• [Directions]: In the records below, begin at the line containing "die dir im Studium" and end at the line containing "zeynep alkan"; quote every line in that span exactly, including both boundary lines, and no others.

• [Saved entries]:
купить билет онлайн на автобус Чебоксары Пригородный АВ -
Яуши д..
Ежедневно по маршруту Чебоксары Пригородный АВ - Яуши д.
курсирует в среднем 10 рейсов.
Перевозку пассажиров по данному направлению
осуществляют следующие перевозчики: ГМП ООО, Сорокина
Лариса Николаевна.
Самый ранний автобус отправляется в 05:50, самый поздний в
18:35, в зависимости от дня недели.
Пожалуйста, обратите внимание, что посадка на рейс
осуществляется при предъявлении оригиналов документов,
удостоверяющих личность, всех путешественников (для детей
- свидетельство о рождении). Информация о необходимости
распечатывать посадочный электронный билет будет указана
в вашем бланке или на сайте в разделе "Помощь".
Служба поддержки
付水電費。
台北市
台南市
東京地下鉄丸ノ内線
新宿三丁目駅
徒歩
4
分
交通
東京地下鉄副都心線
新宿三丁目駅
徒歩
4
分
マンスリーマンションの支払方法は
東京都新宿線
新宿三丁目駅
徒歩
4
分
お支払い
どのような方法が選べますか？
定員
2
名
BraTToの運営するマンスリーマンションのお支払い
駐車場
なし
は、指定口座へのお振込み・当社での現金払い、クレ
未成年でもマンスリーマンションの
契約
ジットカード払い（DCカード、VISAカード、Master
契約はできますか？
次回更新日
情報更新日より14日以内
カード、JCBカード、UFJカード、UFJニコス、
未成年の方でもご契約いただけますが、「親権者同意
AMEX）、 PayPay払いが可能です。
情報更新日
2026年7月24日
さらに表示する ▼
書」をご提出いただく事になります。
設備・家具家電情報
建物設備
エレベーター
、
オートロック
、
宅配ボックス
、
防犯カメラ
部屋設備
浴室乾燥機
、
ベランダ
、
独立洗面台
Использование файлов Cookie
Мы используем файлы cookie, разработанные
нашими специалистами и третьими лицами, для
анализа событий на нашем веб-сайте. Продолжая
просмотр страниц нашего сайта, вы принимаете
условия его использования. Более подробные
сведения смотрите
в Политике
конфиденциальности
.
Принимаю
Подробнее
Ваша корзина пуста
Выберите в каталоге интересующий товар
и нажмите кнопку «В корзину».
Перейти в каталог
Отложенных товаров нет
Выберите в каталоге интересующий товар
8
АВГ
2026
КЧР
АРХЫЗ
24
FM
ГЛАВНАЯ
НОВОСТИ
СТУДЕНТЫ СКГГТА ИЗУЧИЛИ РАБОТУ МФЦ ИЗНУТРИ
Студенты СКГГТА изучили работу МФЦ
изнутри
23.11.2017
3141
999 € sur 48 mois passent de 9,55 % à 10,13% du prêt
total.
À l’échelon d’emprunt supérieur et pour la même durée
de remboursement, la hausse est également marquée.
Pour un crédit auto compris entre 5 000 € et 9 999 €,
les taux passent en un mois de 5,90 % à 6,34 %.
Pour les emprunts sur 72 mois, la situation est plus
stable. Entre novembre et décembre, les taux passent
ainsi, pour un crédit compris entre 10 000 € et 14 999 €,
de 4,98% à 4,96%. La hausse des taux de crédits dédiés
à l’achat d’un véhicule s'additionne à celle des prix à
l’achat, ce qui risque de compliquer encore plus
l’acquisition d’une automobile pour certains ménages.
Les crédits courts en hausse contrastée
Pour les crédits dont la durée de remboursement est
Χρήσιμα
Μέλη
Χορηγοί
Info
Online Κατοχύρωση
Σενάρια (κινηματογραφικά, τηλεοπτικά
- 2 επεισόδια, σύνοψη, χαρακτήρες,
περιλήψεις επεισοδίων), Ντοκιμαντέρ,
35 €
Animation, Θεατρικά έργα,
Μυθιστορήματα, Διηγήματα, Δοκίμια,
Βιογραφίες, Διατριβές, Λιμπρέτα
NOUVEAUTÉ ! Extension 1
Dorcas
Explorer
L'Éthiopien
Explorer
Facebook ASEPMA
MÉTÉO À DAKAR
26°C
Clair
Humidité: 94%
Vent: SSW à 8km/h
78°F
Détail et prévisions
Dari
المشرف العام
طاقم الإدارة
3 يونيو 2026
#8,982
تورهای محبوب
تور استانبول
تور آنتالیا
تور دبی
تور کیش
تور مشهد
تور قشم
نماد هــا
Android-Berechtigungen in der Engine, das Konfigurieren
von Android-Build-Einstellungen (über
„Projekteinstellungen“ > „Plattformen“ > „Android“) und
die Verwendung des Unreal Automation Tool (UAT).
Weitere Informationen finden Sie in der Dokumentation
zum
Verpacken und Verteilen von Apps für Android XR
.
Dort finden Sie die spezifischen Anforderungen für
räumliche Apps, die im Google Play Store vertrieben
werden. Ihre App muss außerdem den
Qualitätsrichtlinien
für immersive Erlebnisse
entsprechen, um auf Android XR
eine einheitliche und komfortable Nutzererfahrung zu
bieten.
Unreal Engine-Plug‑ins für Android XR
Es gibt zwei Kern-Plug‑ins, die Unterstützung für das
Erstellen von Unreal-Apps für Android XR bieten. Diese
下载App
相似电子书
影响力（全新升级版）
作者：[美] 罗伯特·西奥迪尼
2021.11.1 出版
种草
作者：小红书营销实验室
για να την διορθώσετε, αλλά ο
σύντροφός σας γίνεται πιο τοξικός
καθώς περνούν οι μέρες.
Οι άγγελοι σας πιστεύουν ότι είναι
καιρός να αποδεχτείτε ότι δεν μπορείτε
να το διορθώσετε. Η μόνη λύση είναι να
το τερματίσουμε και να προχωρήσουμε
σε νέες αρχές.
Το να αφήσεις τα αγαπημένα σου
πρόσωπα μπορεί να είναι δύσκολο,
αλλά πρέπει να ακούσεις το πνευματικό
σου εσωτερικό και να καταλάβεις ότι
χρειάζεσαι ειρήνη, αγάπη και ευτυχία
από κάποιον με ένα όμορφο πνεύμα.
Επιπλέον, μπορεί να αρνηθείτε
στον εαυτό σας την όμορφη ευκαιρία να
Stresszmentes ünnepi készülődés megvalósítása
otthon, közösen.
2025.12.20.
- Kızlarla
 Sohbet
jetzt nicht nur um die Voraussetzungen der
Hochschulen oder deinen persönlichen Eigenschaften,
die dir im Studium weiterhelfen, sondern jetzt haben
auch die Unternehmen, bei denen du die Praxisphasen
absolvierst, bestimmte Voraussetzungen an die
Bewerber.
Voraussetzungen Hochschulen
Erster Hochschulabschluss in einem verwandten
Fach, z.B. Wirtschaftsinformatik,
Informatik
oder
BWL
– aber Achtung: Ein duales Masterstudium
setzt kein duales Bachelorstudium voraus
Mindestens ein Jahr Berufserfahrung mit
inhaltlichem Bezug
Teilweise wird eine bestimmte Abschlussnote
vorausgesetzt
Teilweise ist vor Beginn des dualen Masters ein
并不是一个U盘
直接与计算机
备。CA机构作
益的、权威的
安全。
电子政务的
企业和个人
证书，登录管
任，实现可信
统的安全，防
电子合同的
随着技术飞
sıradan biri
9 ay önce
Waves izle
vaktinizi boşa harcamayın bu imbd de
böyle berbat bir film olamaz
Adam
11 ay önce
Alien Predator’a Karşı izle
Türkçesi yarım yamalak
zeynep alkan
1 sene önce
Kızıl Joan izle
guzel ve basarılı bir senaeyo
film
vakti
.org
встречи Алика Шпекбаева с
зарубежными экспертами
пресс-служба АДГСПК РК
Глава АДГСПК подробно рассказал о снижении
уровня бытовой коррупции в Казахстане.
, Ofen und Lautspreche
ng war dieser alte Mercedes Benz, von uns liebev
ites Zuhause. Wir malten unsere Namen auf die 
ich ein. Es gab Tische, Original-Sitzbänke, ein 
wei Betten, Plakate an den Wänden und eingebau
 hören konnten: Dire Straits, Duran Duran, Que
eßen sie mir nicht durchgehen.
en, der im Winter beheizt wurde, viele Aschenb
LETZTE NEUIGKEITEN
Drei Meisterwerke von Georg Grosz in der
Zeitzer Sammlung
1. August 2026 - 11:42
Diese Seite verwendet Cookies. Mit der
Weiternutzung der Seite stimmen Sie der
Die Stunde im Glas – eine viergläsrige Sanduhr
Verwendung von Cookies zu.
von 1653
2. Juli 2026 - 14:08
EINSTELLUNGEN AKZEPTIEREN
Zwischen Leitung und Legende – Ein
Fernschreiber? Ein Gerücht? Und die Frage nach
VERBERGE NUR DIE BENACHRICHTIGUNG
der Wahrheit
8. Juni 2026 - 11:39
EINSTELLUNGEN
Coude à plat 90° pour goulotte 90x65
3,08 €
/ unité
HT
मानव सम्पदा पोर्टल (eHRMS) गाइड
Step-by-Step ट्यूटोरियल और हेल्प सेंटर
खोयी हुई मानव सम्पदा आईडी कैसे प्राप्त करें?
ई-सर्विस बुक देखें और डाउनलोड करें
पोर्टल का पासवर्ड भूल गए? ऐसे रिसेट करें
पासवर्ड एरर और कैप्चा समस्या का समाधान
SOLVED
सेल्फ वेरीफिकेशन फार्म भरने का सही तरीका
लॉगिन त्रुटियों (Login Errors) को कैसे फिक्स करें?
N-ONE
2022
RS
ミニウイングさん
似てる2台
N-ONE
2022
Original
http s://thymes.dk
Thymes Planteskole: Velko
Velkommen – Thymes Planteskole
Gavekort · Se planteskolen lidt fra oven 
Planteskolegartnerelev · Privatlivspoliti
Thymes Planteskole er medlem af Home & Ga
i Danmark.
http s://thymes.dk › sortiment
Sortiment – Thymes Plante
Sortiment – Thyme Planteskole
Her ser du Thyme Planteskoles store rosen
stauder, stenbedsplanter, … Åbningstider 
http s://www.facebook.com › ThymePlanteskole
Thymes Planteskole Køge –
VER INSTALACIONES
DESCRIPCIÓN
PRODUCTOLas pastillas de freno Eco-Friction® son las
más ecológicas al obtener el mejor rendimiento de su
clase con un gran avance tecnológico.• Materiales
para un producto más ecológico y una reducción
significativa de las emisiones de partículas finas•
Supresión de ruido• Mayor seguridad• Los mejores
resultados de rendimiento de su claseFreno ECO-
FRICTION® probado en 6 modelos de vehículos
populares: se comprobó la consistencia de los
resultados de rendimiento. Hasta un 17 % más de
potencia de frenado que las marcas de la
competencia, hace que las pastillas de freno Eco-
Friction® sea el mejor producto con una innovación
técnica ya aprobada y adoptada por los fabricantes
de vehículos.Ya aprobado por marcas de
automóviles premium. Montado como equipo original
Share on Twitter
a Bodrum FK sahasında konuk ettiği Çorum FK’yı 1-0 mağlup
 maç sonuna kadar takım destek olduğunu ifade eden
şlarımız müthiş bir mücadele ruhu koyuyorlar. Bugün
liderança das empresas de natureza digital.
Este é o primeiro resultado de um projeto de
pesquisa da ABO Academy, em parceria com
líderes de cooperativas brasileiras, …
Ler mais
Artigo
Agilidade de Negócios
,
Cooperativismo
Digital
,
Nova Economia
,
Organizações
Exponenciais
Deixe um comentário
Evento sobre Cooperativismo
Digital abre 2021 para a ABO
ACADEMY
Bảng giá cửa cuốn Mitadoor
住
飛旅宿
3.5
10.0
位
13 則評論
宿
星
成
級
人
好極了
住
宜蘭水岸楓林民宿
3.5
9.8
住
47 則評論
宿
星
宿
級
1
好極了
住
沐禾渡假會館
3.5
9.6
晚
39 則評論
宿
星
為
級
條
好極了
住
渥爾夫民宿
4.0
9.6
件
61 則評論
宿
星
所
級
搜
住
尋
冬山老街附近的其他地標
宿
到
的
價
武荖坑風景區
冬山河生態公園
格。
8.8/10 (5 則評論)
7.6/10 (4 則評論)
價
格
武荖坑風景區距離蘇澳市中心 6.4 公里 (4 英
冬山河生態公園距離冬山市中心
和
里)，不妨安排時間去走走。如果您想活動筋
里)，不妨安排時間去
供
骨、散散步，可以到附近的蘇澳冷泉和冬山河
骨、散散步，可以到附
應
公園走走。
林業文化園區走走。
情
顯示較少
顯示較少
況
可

• [Response for this exercise]:
die dir im Studium weiterhelfen, sondern jetzt haben
auch die Unternehmen, bei denen du die Praxisphasen
absolvierst, bestimmte Voraussetzungen an die
Bewerber.
Voraussetzungen Hochschulen
Erster Hochschulabschluss in einem verwandten
Fach, z.B. Wirtschaftsinformatik,
Informatik
oder
BWL
– aber Achtung: Ein duales Masterstudium
setzt kein duales Bachelorstudium voraus
Mindestens ein Jahr Berufserfahrung mit
inhaltlichem Bezug
Teilweise wird eine bestimmte Abschlussnote
vorausgesetzt
Teilweise ist vor Beginn des dualen Masters ein
并不是一个U盘
直接与计算机
备。CA机构作
益的、权威的
安全。
电子政务的
企业和个人
证书，登录管
任，实现可信
统的安全，防
电子合同的
随着技术飞
sıradan biri
9 ay önce
Waves izle
vaktinizi boşa harcamayın bu imbd de
böyle berbat bir film olamaz
Adam
11 ay önce
Alien Predator’a Karşı izle
Türkçesi yarım yamalak
zeynep alkan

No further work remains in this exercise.